- Opening Delimiter -
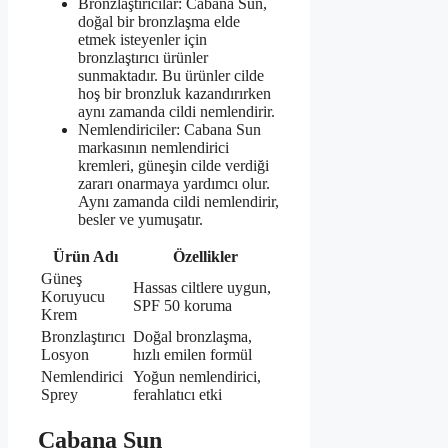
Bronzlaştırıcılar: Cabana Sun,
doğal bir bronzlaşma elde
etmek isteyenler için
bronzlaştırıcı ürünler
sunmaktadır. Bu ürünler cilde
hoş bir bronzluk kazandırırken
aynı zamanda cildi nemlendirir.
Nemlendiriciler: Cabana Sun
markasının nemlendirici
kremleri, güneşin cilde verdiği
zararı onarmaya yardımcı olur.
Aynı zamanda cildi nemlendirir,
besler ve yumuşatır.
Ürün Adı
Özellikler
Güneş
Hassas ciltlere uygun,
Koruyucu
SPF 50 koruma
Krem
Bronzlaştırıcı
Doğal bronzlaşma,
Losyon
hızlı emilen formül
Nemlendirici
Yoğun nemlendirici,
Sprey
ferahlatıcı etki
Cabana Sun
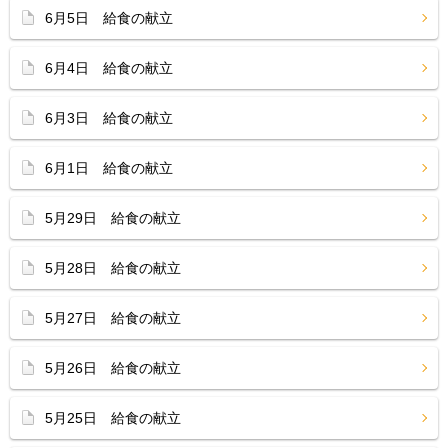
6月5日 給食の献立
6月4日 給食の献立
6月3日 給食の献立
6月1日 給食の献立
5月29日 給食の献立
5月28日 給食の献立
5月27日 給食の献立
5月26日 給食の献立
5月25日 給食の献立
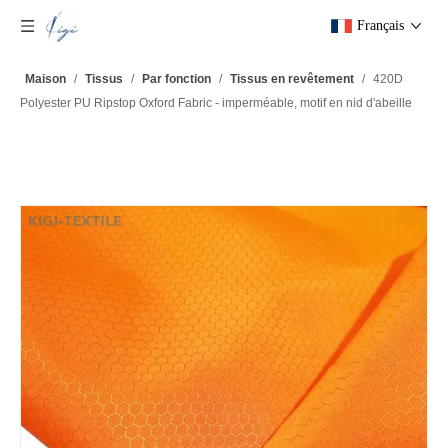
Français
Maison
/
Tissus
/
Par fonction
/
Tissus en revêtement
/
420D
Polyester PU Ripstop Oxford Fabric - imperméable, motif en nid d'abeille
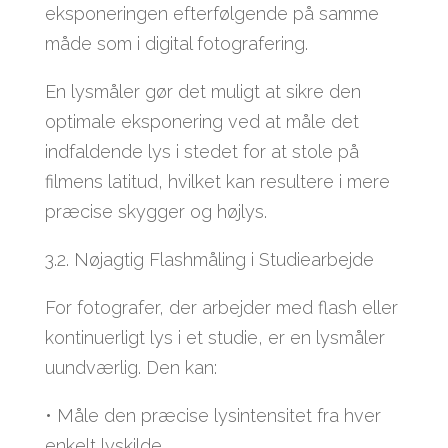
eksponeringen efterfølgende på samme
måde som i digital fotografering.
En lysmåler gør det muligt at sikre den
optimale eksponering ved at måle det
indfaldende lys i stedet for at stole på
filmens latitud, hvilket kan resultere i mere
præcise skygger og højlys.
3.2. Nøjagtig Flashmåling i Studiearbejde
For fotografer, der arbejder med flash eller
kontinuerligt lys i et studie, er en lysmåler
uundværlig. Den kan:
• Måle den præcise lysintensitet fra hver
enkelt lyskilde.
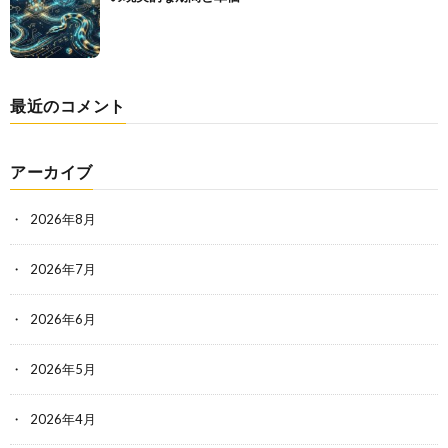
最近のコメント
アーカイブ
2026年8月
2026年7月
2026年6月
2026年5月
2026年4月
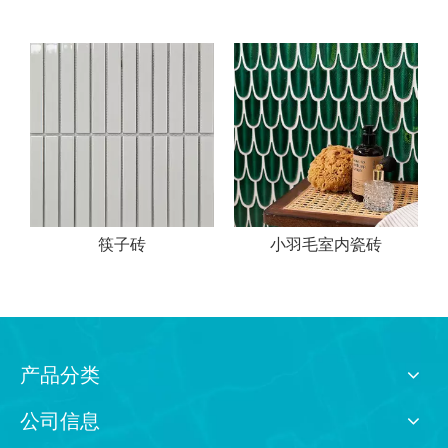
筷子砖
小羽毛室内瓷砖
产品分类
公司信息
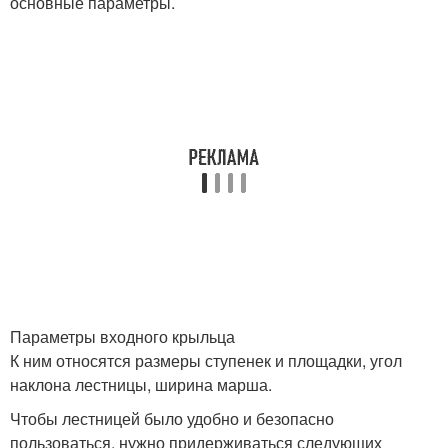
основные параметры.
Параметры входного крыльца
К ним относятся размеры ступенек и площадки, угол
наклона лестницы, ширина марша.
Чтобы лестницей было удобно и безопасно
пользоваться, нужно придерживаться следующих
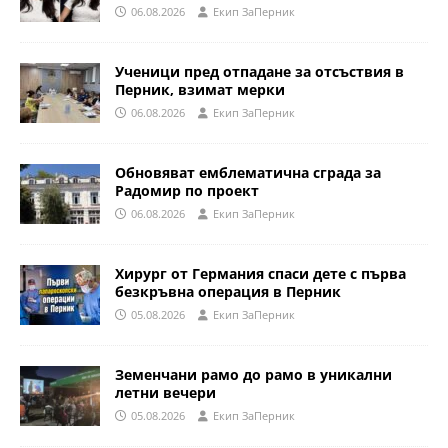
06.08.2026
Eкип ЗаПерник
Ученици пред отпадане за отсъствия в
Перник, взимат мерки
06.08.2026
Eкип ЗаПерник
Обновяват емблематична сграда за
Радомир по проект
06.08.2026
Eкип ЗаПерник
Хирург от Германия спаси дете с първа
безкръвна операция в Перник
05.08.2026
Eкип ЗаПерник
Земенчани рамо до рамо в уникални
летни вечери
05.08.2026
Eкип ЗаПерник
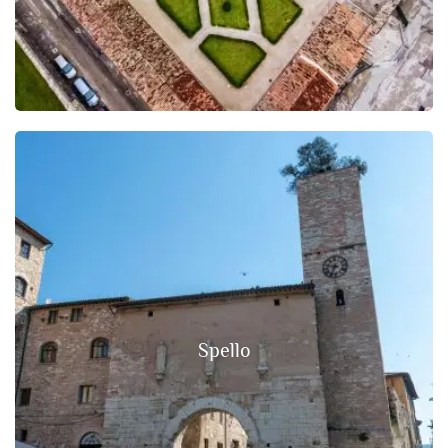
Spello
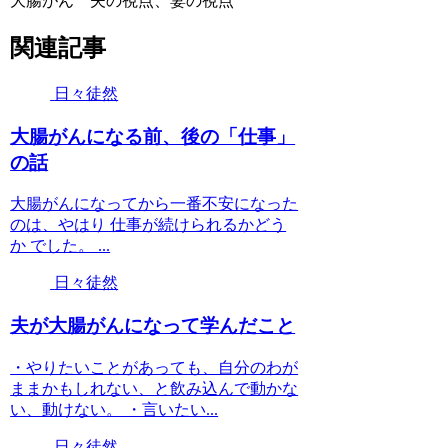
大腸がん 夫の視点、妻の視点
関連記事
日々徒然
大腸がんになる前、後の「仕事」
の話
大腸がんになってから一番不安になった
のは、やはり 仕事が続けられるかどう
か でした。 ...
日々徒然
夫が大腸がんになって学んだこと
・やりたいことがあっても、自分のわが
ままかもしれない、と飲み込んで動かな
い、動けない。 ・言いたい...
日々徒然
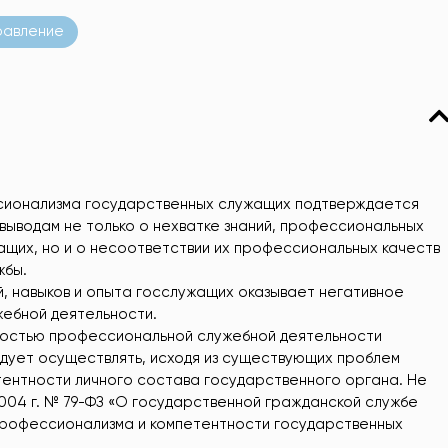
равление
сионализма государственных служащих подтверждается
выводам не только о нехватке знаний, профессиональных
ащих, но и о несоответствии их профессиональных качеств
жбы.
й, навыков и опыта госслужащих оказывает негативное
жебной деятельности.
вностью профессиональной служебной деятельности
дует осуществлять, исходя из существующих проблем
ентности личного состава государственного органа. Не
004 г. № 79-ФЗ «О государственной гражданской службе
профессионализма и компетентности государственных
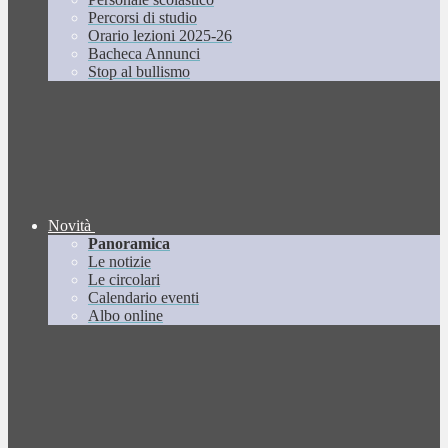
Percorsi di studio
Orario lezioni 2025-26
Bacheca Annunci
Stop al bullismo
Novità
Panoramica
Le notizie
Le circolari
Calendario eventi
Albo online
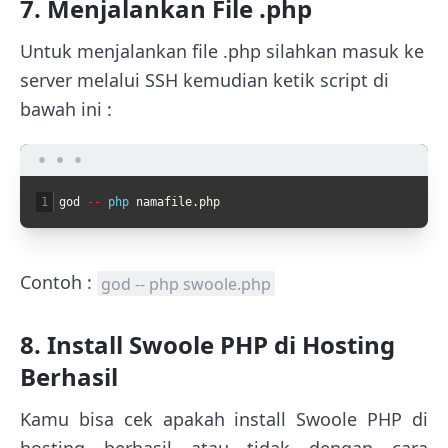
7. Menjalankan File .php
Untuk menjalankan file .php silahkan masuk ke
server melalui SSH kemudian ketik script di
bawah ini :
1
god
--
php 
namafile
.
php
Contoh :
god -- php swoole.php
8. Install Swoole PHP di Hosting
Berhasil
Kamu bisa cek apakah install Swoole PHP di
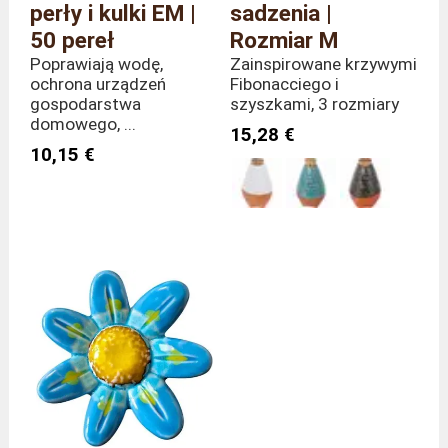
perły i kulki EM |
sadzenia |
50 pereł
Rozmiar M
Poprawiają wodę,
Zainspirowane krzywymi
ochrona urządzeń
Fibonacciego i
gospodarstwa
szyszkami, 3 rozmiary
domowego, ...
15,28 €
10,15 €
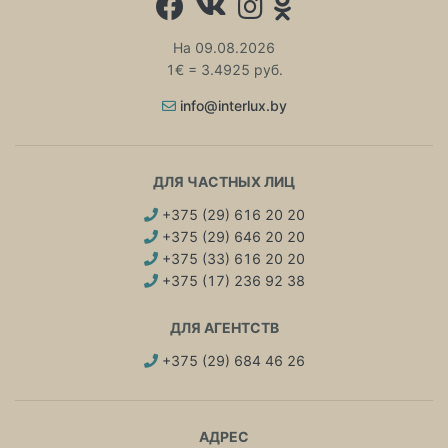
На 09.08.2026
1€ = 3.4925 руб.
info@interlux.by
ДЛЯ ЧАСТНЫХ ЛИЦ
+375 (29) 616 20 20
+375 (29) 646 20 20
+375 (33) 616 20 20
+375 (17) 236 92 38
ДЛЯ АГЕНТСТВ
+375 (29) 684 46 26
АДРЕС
- Closing Delimiter -
> [Work required]
Output each line of the listing above that has "lysmåler".

> [Written answer]
En lysmåler gør det muligt at sikre den
kontinuerligt lys i et studie, er en lysmåler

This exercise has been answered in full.